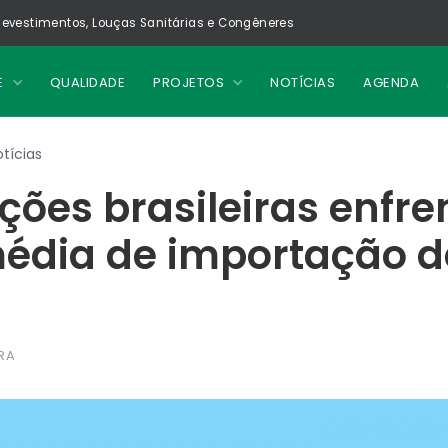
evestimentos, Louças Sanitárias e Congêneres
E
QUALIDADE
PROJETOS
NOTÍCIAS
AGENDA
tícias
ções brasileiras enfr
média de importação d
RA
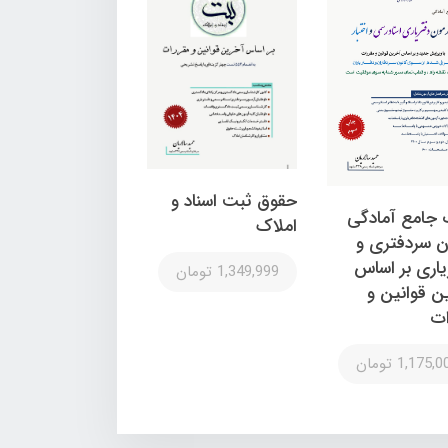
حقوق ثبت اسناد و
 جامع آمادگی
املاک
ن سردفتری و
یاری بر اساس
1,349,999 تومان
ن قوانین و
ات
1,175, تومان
* * *
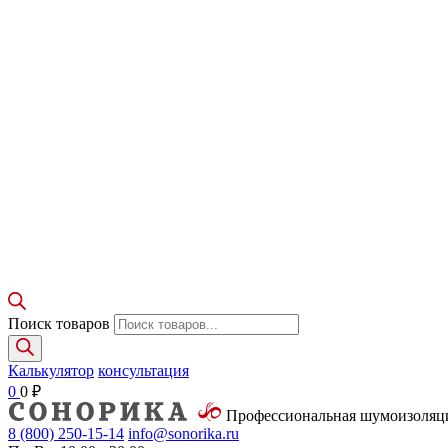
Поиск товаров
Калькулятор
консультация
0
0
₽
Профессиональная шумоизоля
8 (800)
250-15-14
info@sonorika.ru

Exercise instructions:
Your task is to retype the entries verbatim, starting with the line that holds "Профессиональная шумоизоля" and stopping after the line that holds "info@sonorika.ru".

Answer box:
Профессиональная шумоизоля
8 (800)
250-15-14
info@sonorika.ru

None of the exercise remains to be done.